Monday, July 13, 2015

Yes, Jesus Does Love Us All...But Do We Love Him Enough to Respond?


This morning, I came across an interesting article that was shared on Facebook by Vatican Radio. It talked about mercy and repentance in regards to divorced and remarried Catholics. True to Facebook, a number of responses began taking up the same old refrain—that by withholding Communion from the divorced and remarried, the Church was refusing to show mercy to the repentant. As one Facebook poster put it, "If God forgives...why can't we human being forgive our fellow men who have repented their sins?” Such a response is common nowadays. Unfortunately, when our attitude is that of regretting that a conflict exists between us and the Church teaching without the corresponding attitude of wanting to make things right, it shows that we do not understand what we are even saying when we say “why can’t the Church forgive?"
It is important to ask, What does repentance really require? If we have a wrong idea on what it means then we will have a wrong response on what we must do. Of course it doesn’t help that the English language has taken a rich word in penance and reduced in such a way as to give someone the impression of something out of Monty Python...
Repent essentially comes from the Latin paenitentia, which has a meaning of “regret (for act); change of mind/attitude; repentance/contrition.” It’s literally the same meaning as the Greek metanoia. When the New Testament uses the word “repent” in our English translations, it is using different verb tenses of Metanoia.
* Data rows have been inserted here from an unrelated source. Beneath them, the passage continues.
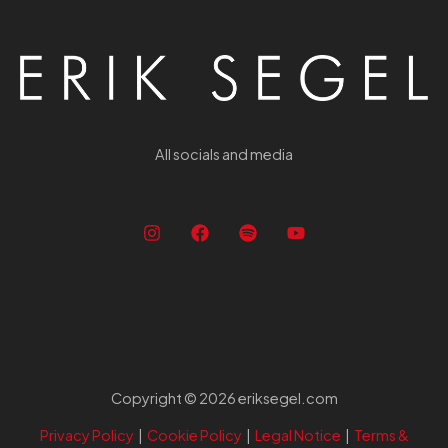
All socials and media
Copyright © 2026 eriksegel.com
Privacy Policy
|
Cookie Policy
|
Legal Notice
|
Terms &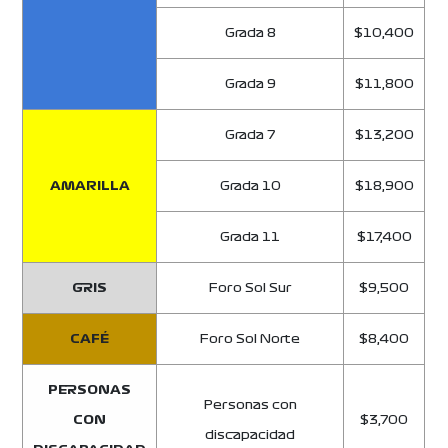
Grada 8
$10,400
Grada 9
$11,800
Grada 7
$13,200
AMARILLA
Grada 10
$18,900
Grada 11
$17,400
GRIS
Foro Sol Sur
$9,500
CAFÉ
Foro Sol Norte
$8,400
PERSONAS
Personas con
CON
$3,700
discapacidad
Since metanoia = paenitentia, a proper understanding of repenting for our sins means to regret what we have done, changing our attitude over what we have done, and showing that we are sorry for what we have done.
The Catholic concept of the Act of Contrition expresses the attitude to be present in repentance:
My God, I am sorry for my sins with all my heart.
In choosing to do wrong and failing to do good,
I have sinned against you whom I should love above all things. 
I firmly intend, with your help, to do penance, to sin no more,
and to avoid whatever leads me to sin.
Our Savior Jesus Christ suffered and died for us.
In His name, my God, have mercy.
So, when we do wrong, we have to ask ourselves—do we really want to put that sin behind us and are we willing to change our lives in a way that seeks to avoid that sin in the future to the best of our ability, trusting in God’s grace to help? Or do we have no intention of turning away from our wrongdoing and expect God and/or the Church to change their rules so we don’t have to change?
In other words, Jesus died on the Cross for us so we could be saved. It is indeed an action which shows that God loved us far more than we deserve and far more than we could ever hope to repay. But the fact that His action is one we cannot repay does not mean that the act is a “Get out of Hell Free” card where we do not need to respond to it. Ultimately it is a question of love. Jesus loves us…but do we love Him enough to be bothered to respond?
That’s the question. Many of us just want “cheap grace,” where we want salvation, but get angry if we point out that we are called to respond to it. That’s not love. That’s a sense of entitlement. Our Lord spoke of His kingdom as so valuable, that we ought to be willing to sell all we own (i.e. give up everything) to gain it:

44 “The kingdom of heaven is like a treasure buried in a field,* which a person finds and hides again, and out of joy goes and sells all that he has and buys that field. 45 Again, the kingdom of heaven is like a merchant searching for fine pearls. 46 When he finds a pearl of great price, he goes and sells all that he has and buys it. (Matthew 13:44-46)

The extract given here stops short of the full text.